Transcribed page contents:
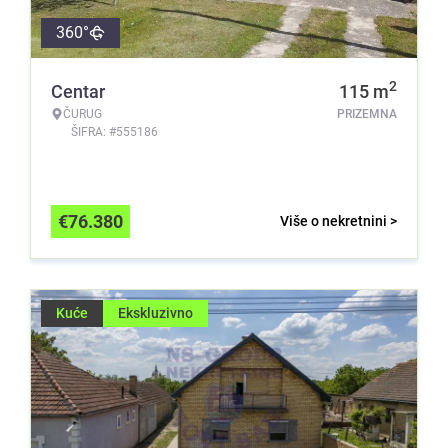
360°
2
Centar
115
m
ČURUG
PRIZEMNA
ŠIFRA: #555186
€
76.380
Više o nekretnini >
Kuće
Ekskluzivno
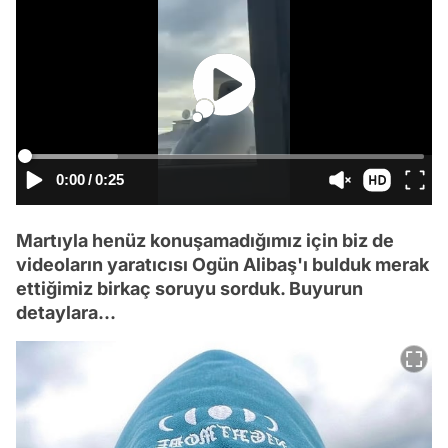
0:00
/
0:25
Martıyla henüz konuşamadığımız için biz de
videoların yaratıcısı Ogün Alibaş'ı bulduk merak
ettiğimiz birkaç soruyu sorduk. Buyurun
detaylara...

• _ASSIGNED TASK_
Nothing may be altered when you restate the records, but every picture must be dropped.

• _EXERCISE RESPONSE_
360°
2
Centar
115
m
ČURUG
PRIZEMNA
ŠIFRA: #555186
€
76.380
Više o nekretnini >
Kuće
Ekskluzivno
0:00
/
0:25
Martıyla henüz konuşamadığımız için biz de
videoların yaratıcısı Ogün Alibaş'ı bulduk merak
ettiğimiz birkaç soruyu sorduk. Buyurun
detaylara...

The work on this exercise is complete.